Using VMware Cloud Disaster Recovery and HCX Stretched Networks

Executive Overview

Some of the most important considerations around architecting for a comprehensive disaster recovery (DR) solution are the network considerations. In this document, we will walk through some of the most common DR testing or outage scenarios and describe how VMware technologies, such as VMware Cloud Disaster Recovery™ and VMware HCX®, can assist in providing a comprehensive framework for architecting and delivering robust disaster recovery to cloud.

Many organizations find it necessary to keep networking changes to a minimum when building a DR solution. This frequently means maintaining IP addresses for systems that are being recovered during failover or testing exercises. This white paper will review the scenarios that could warrant a disaster recovery failover or test, and explore options and considerations for maintaining current IP addresses between production and failover environments. While this white paper is primarily focused on leveraging VMware HCX for network extensions, the conceptual consideration of each situation is the same with or without VMware HCX.

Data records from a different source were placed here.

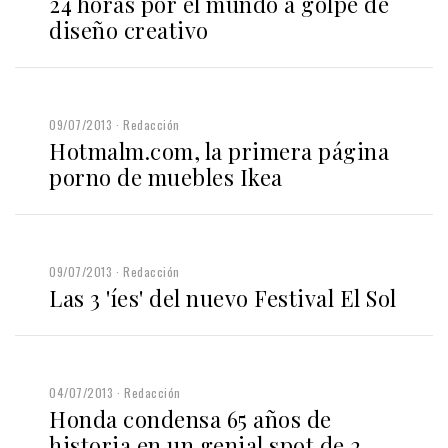
24 horas por el mundo a golpe de
diseño creativo
09/07/2013
Redacción
Hotmalm.com, la primera página
porno de muebles Ikea
09/07/2013
Redacción
Las 3 'íes' del nuevo Festival El Sol
04/07/2013
Redacción
Honda condensa 65 años de
historia en un genial spot de 2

VMware Cloud Disaster Recovery and VMware HCX make the complex strategy around disaster recovery far simpler, providing a modern DR solution using public cloud resources in an operationally consistent fashion. Our goal is to make disaster recovery objectives achievable, ensure recovery time and recovery point objectives (RTO/RPO) are met each time in a measurable fashion, and reduce costs and complexities of DR.

This document is intended to highlight different disaster recovery and test scenarios using VMware Cloud Disaster Recovery and VMware HCX, providing high-level guidance for the implementation considerations for each scenario. This document is not designed to provide a step-by-step usage guide for the solutions mentioned (VMware HCX, VMware Cloud Disaster Recovery, and VMware Cloud™ on AWS). Detailed documentation and usage guides for these solutions are available at:

docs.vmware.com/en/VMware-Cloud-on-AWS
docs.vmware.com/en/VMware-Cloud-Disaster-Recovery
docs.vmware.com/en/VMware-HCX

For the purposes of this white paper, the VMware Cloud on AWS M14 release with the VMware HCX add-on as well VMware Cloud Disaster Recovery version 7.21.4 have been used.

Solution Overview

VMware Cloud Disaster Recovery

VMware Cloud Disaster Recovery protects your virtual machines (VMs), on premises or on VMware Cloud on AWS, by replicating them to the cloud and recovering them to a VMware Cloud on AWS software-defined data center (SDDC).

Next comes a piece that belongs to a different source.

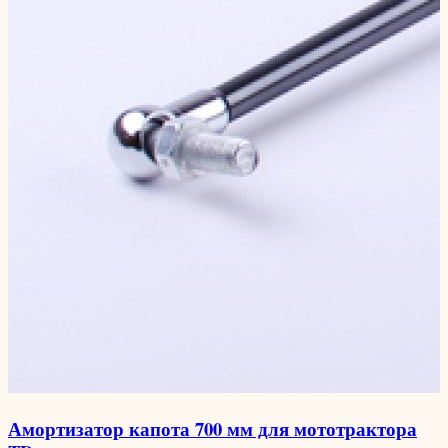
Амортизатор капота 700 мм для мототрактора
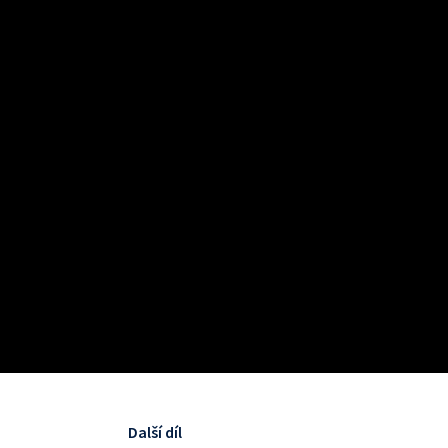
Další díl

VMware Cloud Disaster Recovery provides the following main features and benefits:

Comprehensive SaaS simplicity across DR automation, on-demand failover recovery and site preparedness, the SCFS for cloud backup, and failback
Live mount snapshots from the cloud provides the ability for hosts in VMware Cloud on AWS to boot VMs directly from copies stored securely in cloud backup (SCFS); the cloud backup site acts as an NFS datastore for the recovery SDDC
Cost optimized: Pay-per-use DR site in public cloud, restarting VMs from low-cost cloud backup storage
Disaster and cybercrime recovery based on backups
Continuous DR compliance checks
Automated compliance reporting
End-to-end security

VMware Cloud Disaster Recovery manages all aspects of AWS and VMware Cloud, based on your parameters, with complete runbook automation. For maximum simplicity, the recovery site is VMware Cloud on AWS. As a result, there is a consistent operating environment that seamlessly spans primary and recovery sites. VMware vCenter® remains the operating console, VMs still have VMware characteristics without conversion, hosts are still hosts, and distributed resource schedule (DRS) and high availability (HA) continue as usual.

VMware HCX

VMware HCX, an application mobility platform, simplifies application migration, workload rebalancing, and business continuity across data centers and clouds. VMware HCX enables high-performance, large-scale app mobility across VMware vSphere® and non-vSphere cloud and on-premises environments to accelerate data center modernization and cloud transformation. VMware HCX automates the creation of an optimized network interconnect and extension, and facilitates interoperability across KVM, Hyper-V and older vSphere versions under extended support (within Technical Guidance) up through vSphere versions. This delivers live and bulk migration capabilities without redesigning the application or re-architecting networks.

VMware HCX abstracts on-premises and cloud resources based on vSphere and presents them to applications as one continuous resource. An encrypted, high-throughput, WAN-optimized, load-balanced, traffic-engineered hybrid interconnect automates the creation of a network extension. This allows support for hybrid services, such as application migration, workload rebalancing, and optimized disaster recovery. With a VMware HCX hybrid interconnect in place, applications can reside anywhere, independent of the hardware and software underneath.

Mobility Optimized Networking

When extending networks to a remote VMware NSX-T™ Data Center, you can enable the VMware HCX Mobility Optimized Networking service to route the network traffic based on the locality of the source and destination virtual machines.

This service ensures traffic from the local and remote data centers uses an optimal path to reach its destination, while all flows remain symmetric.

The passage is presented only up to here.